++++ Dataset records
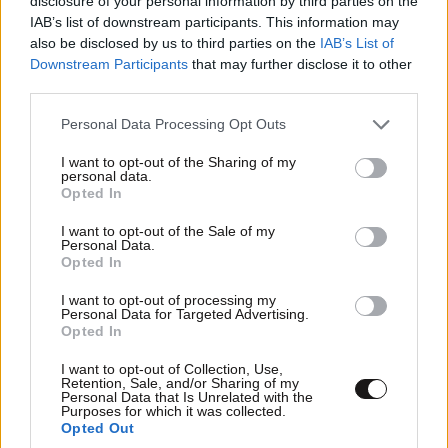
disclosure of your personal information by third parties on the
IAB’s list of downstream participants. This information may
also be disclosed by us to third parties on the
IAB’s List of
Downstream Participants
that may further disclose it to other
third parties.
LIFESTYLE
08·08·2026 19:12
Εριέττα Κούρκουλου – Τα 33α γενέθλια και τα
Please note that this website/app uses one or more Google
Personal Data Processing Opt Outs
services and may gather and store information including but
φιλιά με τον Βύρωνα Βασιλειάδη: «Καμία στιγμή
not limited to your visit or usage behaviour. You may click to
I want to opt-out of the Sharing of my
ευτυχίας δεδομένη»
personal data.
grant or deny consent to Google and its third-party tags to
Opted In
use your data for below specified purposes in below Google
consent section.
I want to opt-out of the Sale of my
Personal Data.
Opted In
I want to opt-out of processing my
Personal Data for Targeted Advertising.
Opted In
I want to opt-out of Collection, Use,
Retention, Sale, and/or Sharing of my
Personal Data that Is Unrelated with the
Purposes for which it was collected.
Opted Out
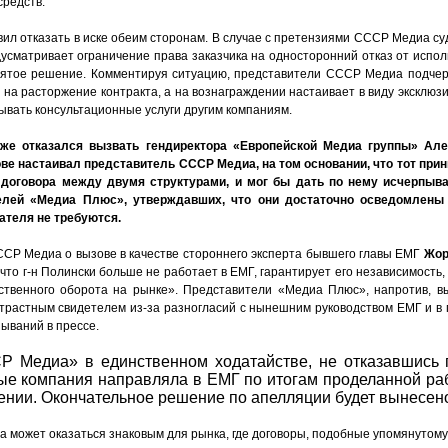
средств.
ил отказать в иске обеим сторонам. В случае с претензиями СССР Медиа су
дусматривает ограничение права заказчика на односторонний отказ от испол
ятое решение. Комментируя ситуацию, представители СССР Медиа подчерк
на расторжение контракта, а на вознаграждении настаивает в виду эксклюзи
зывать консультационные услуги другим компаниям.
кже отказался вызвать гендиректора «Европейской Медиа группы»
Але
ове настаивал представитель СССР Медиа, на том основании, что тот пр
и договора между двумя структурами, и мог бы дать по нему исчерпы
елей «Медиа Плюс», утверждавших, что они достаточно осведомлены 
ателя не требуются.
ССР Медиа о вызове в качестве стороннего эксперта бывшего главы ЕМГ
Жор
то г-н Полински больше не работает в ЕМГ, гарантирует его независимость,
ственного оборота на рынке». Представители «Медиа Плюс», напротив, вы
трастным свидетелем из-за разногласий с нынешним руководством ЕМГ и в 
зываний в прессе.
Р Медиа» в единственном ходатайстве, не отказавшись 
ые компания направляла в ЕМГ по итогам проделанной раб
ении. Окончательное решение по апелляции будет вынесено
ла может оказаться знаковым для рынка, где договоры, подобные упомянутому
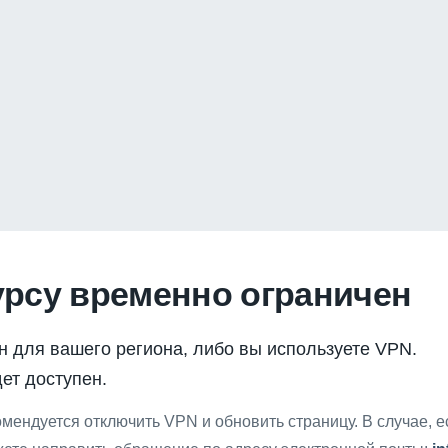
урсу временно ограничен
н для вашего региона, либо вы используете VPN.
ет доступен.
мендуется отключить VPN и обновить страницу. В случае, 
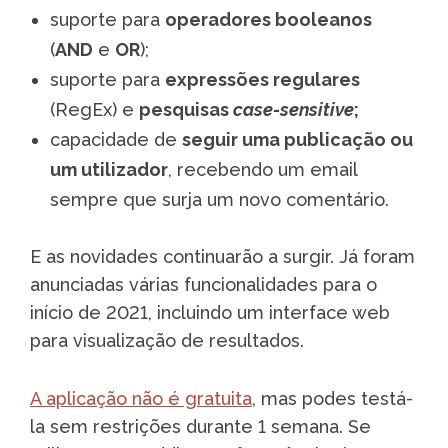
suporte para
operadores booleanos
(
AND
e
OR
);
suporte para
expressões regulares
(RegEx) e
pesquisas
case-sensitive
;
capacidade de
seguir uma publicação ou
um utilizador
, recebendo um email
sempre que surja um novo comentário.
E as novidades continuarão a surgir. Já foram
anunciadas várias funcionalidades para o
início de 2021, incluindo um interface web
para visualização de resultados.
A aplicação não é gratuita
, mas podes testá-
la sem restrições durante 1 semana. Se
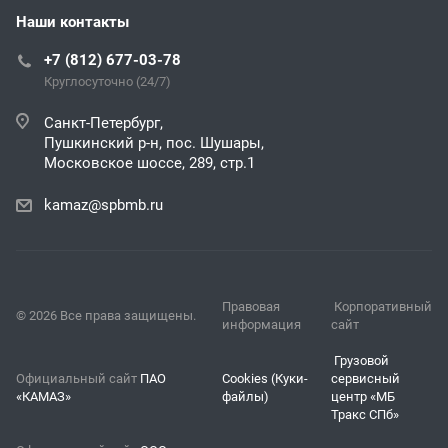
Наши контакты
+7 (812) 677-03-78
Круглосуточно (24/7)
Санкт-Петербург,
Пушкинский р-н, пос. Шушары,
Московское шоссе, 289, стр.1
kamaz@spbmb.ru
Правовая
Корпоративный
© 2026 Все права защищены.
информация
сайт
Грузовой
Официальный сайт
ПАО
Cookies (Куки-
сервисный
«КАМАЗ»
файлы)
центр «МБ
Тракс СПб»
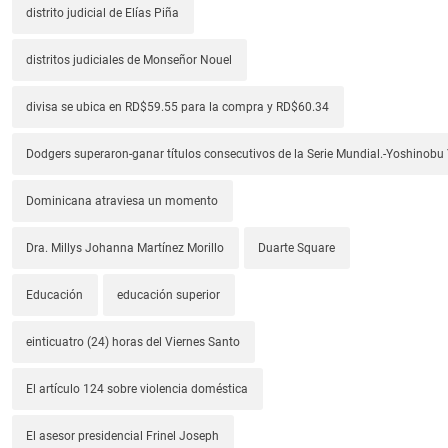
distrito judicial de Elías Piña
distritos judiciales de Monseñor Nouel
divisa se ubica en RD$59.55 para la compra y RD$60.34
Dodgers superaron-ganar títulos consecutivos de la Serie Mundial.-Yoshino
Dominicana atraviesa un momento
Dra. Millys Johanna Martínez Morillo
Duarte Square
Educación
educación superior
einticuatro (24) horas del Viernes Santo
El artículo 124 sobre violencia doméstica
El asesor presidencial Frinel Joseph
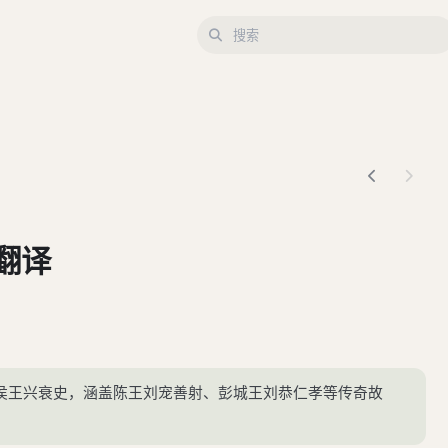
翻译
侯王兴衰史，涵盖陈王刘宠善射、彭城王刘恭仁孝等传奇故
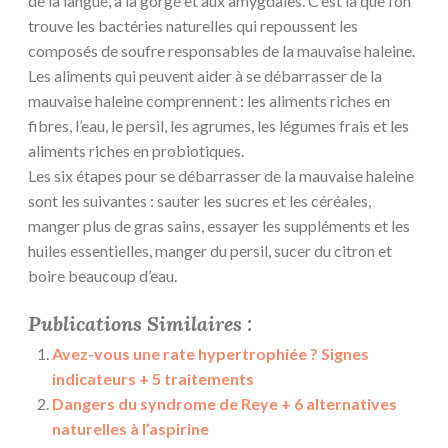
de la langue, à la gorge et aux amygdales. C’est là que l’on
trouve les bactéries naturelles qui repoussent les
composés de soufre responsables de la mauvaise haleine.
Les aliments qui peuvent aider à se débarrasser de la
mauvaise haleine comprennent : les aliments riches en
fibres, l’eau, le persil, les agrumes, les légumes frais et les
aliments riches en probiotiques.
Les six étapes pour se débarrasser de la mauvaise haleine
sont les suivantes : sauter les sucres et les céréales,
manger plus de gras sains, essayer les suppléments et les
huiles essentielles, manger du persil, sucer du citron et
boire beaucoup d’eau.
Publications Similaires :
Avez-vous une rate hypertrophiée ? Signes
indicateurs + 5 traitements
Dangers du syndrome de Reye + 6 alternatives
naturelles à l’aspirine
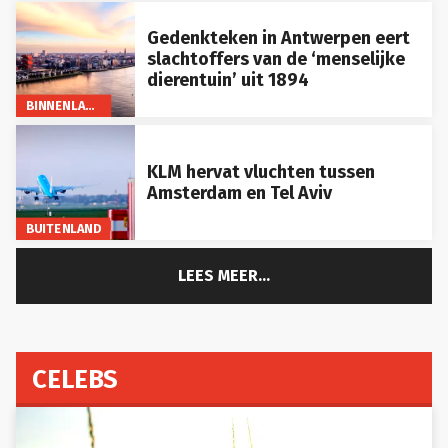
Gedenkteken in Antwerpen eert
slachtoffers van de ‘menselijke
dierentuin’ uit 1894
BINNENLAND
KLM hervat vluchten tussen
Amsterdam en Tel Aviv
BUITENLAND
LEES MEER...
CELEBS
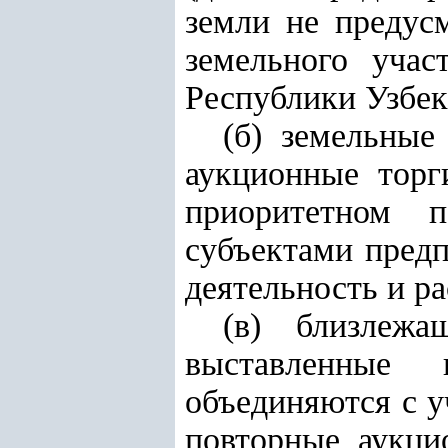
земли не предус
земельного уча
Республики Узбек
(б) земельные
аукционные торг
приоритетном 
субъектами пред
деятельность и р
(в) близлеж
выставленные 
объединяются с у
повторные аукци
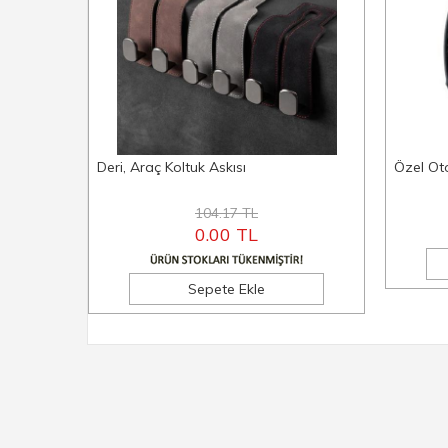
Deri, Araç Koltuk Askısı
Özel Ot
104.17 TL
0.00 TL
Sepete Ekle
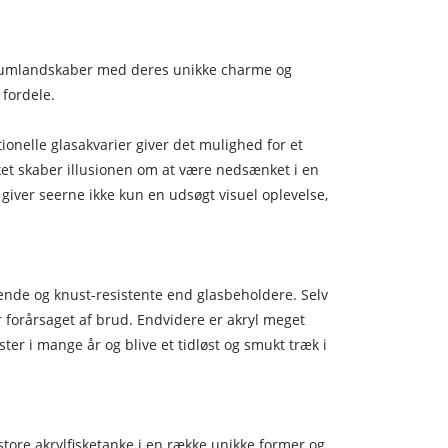
ariumlandskaber med deres unikke charme og
fordele.
nelle glasakvarier giver det mulighed for et
ilket skaber illusionen om at være nedsænket i en
giver seerne ikke kun en udsøgt visuel oplevelse,
kende og knust-resistente end glasbeholdere. Selv
r forårsaget af brud. Endvidere er akryl meget
er i mange år og blive et tidløst og smukt træk i
tore akrylfisketanke i en række unikke former og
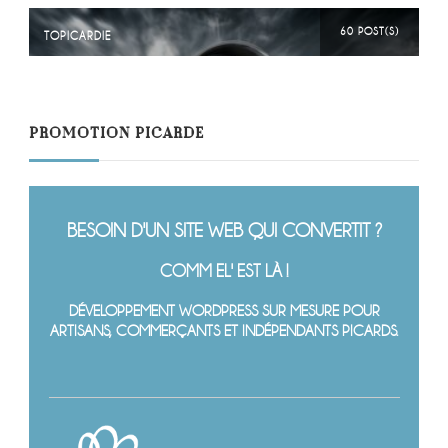
60 POST(S)
TOPICARDIE
PROMOTION PICARDE
BESOIN D'UN SITE WEB QUI CONVERTIT ?
COMM EL' EST LÀ !
DÉVELOPPEMENT WORDPRESS SUR MESURE POUR
ARTISANS, COMMERÇANTS ET INDÉPENDANTS PICARDS.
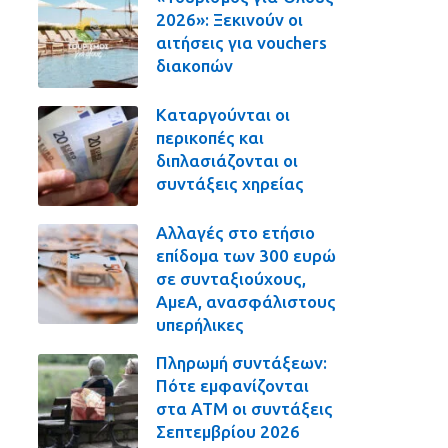
2026»: Ξεκινούν οι
αιτήσεις για vouchers
διακοπών
Καταργούνται οι
περικοπές και
διπλασιάζονται οι
συντάξεις χηρείας
Αλλαγές στο ετήσιο
επίδομα των 300 ευρώ
σε συνταξιούχους,
ΑμεΑ, ανασφάλιστους
υπερήλικες
Πληρωμή συντάξεων:
Πότε εμφανίζονται
στα ΑΤΜ οι συντάξεις
Σεπτεμβρίου 2026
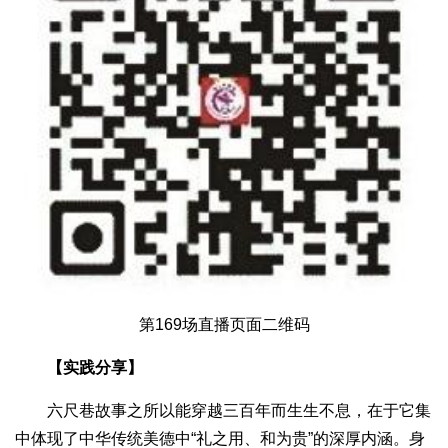
第169场直播页面二维码
【实践分享】
六尺巷故事之所以能穿越三百年而生生不息，在于它集
中体现了中华传统美德中“礼之用、和为贵”的深厚内涵。身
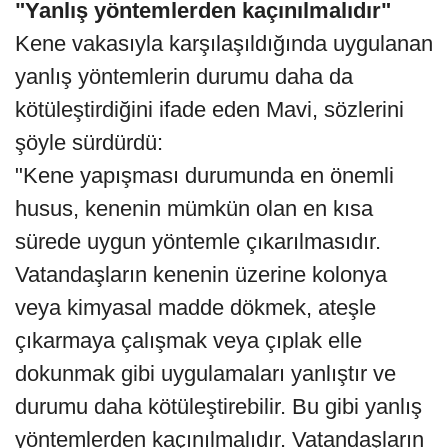
"Yanlış yöntemlerden kaçınılmalıdır"
Kene vakasıyla karşılaşıldığında uygulanan
yanlış yöntemlerin durumu daha da
kötüleştirdiğini ifade eden Mavi, sözlerini
şöyle sürdürdü:
"Kene yapışması durumunda en önemli
husus, kenenin mümkün olan en kısa
sürede uygun yöntemle çıkarılmasıdır.
Vatandaşların kenenin üzerine kolonya
veya kimyasal madde dökmek, ateşle
çıkarmaya çalışmak veya çıplak elle
dokunmak gibi uygulamaları yanlıştır ve
durumu daha kötüleştirebilir. Bu gibi yanlış
yöntemlerden kaçınılmalıdır. Vatandaşların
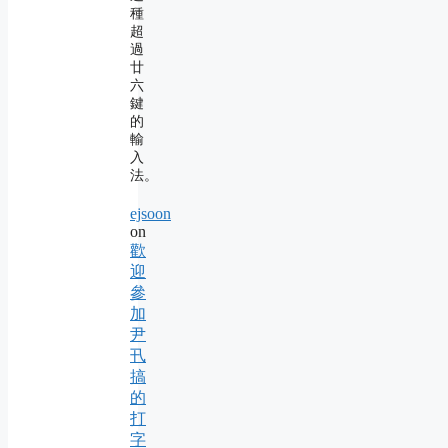
種
超
過
廿
六
鍵
的
輸
入
法。
ejsoon
on
歡
迎
參
加
尹
卂
搞
的
打
字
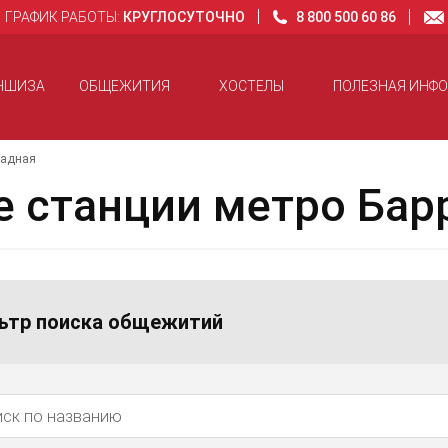
ГРАФИК РАБОТЫ:
КРУГЛОСУТОЧНО
8 800 500 60 86
НШИЗА
ОБЩЕЖИТИЯ
ХОСТЕЛЫ
ПОЛЕЗНАЯ ИНФ
кадная
 станции метро Бар
ьтр поиска общежитий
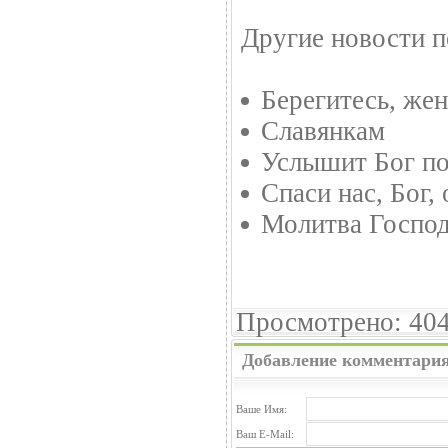
Другие новости п
Берегитесь, же
Славянкам
Услышит Бог по
Спаси нас, Бог,
Молитва Госпо
Просмотрено: 404
Добавление комментари
Ваше Имя:
Ваш E-Mail:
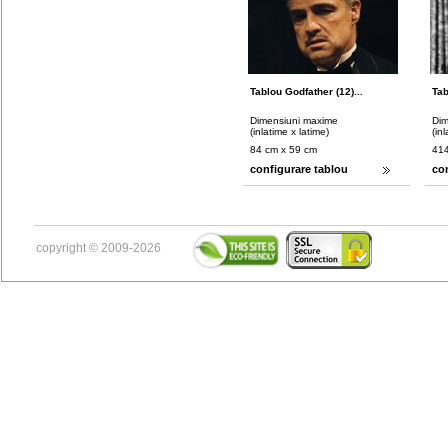
Tablou Godfather (12)...
Tab
Dimensiuni maxime
Dim
(inlatime x latime)
(in
84 cm x 59 cm
414
configurare tablou
co
copyright © 2009-2026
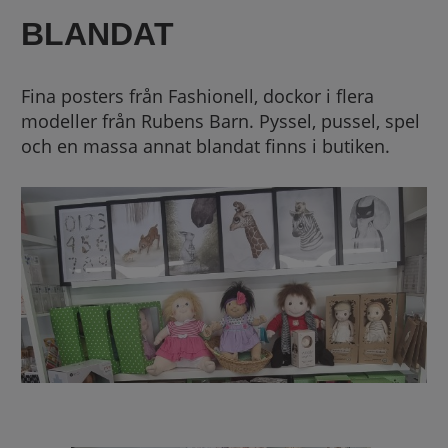
BLANDAT
Fina posters från Fashionell, dockor i flera
modeller från Rubens Barn. Pyssel, pussel, spel
och en massa annat blandat finns i butiken.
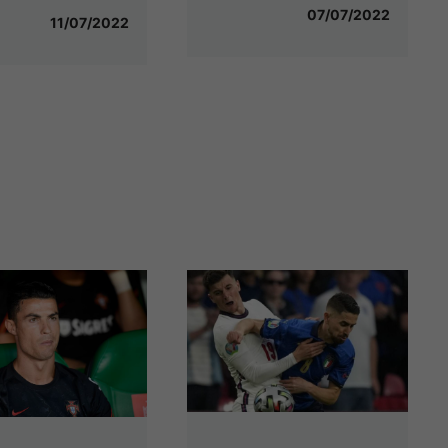
07/07/2022
11/07/2022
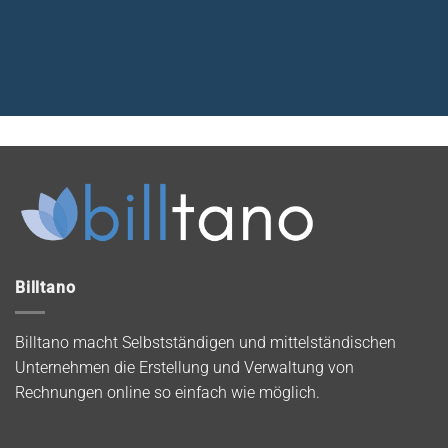
Billtano
Billtano macht Selbstständigen und mittelständischen
Unternehmen die Erstellung und Verwaltung von
Rechnungen online so einfach wie möglich.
++++++++
- What this task involves -
Look above for the line with "distritos judiciales de Monseñor Nouel" and the line with "nelle glasakvarier giver det mulighed for et". Copy them and every line between, exactly, but no pictures.

- Task output -
distritos judiciales de Monseñor Nouel
divisa se ubica en RD$59.55 para la compra y RD$60.34
Dodgers superaron-ganar títulos consecutivos de la Serie Mundial.-Yoshino
Dominicana atraviesa un momento
Dra. Millys Johanna Martínez Morillo
Duarte Square
Educación
educación superior
einticuatro (24) horas del Viernes Santo
El artículo 124 sobre violencia doméstica
El asesor presidencial Frinel Joseph
翻译
侯王兴衰史，涵盖陈王刘宠善射、彭城王刘恭仁孝等传奇故
de la langue, à la gorge et aux amygdales. C’est là que l’on
trouve les bactéries naturelles qui repoussent les
composés de soufre responsables de la mauvaise haleine.
Les aliments qui peuvent aider à se débarrasser de la
mauvaise haleine comprennent : les aliments riches en
fibres, l’eau, le persil, les agrumes, les légumes frais et les
aliments riches en probiotiques.
Les six étapes pour se débarrasser de la mauvaise haleine
sont les suivantes : sauter les sucres et les céréales,
manger plus de gras sains, essayer les suppléments et les
huiles essentielles, manger du persil, sucer du citron et
boire beaucoup d’eau.
Publications Similaires :
Avez-vous une rate hypertrophiée ? Signes
indicateurs + 5 traitements
Dangers du syndrome de Reye + 6 alternatives
naturelles à l’aspirine
Gedenkteken in Antwerpen eert
slachtoffers van de ‘menselijke
dierentuin’ uit 1894
BINNENLAND
KLM hervat vluchten tussen
Amsterdam en Tel Aviv
BUITENLAND
LEES MEER...
CELEBS
земли не предус
земельного уча
Республики Узбек
(б) земельные
аукционные торг
приоритетном 
субъектами пред
деятельность и р
(в) близлеж
выставленные 
объединяются с у
повторные аукци
Deri, Araç Koltuk Askısı
Özel Ot
104.17 TL
0.00 TL
Sepete Ekle
ariumlandskaber med deres unikke charme og
fordele.
nelle glasakvarier giver det mulighed for et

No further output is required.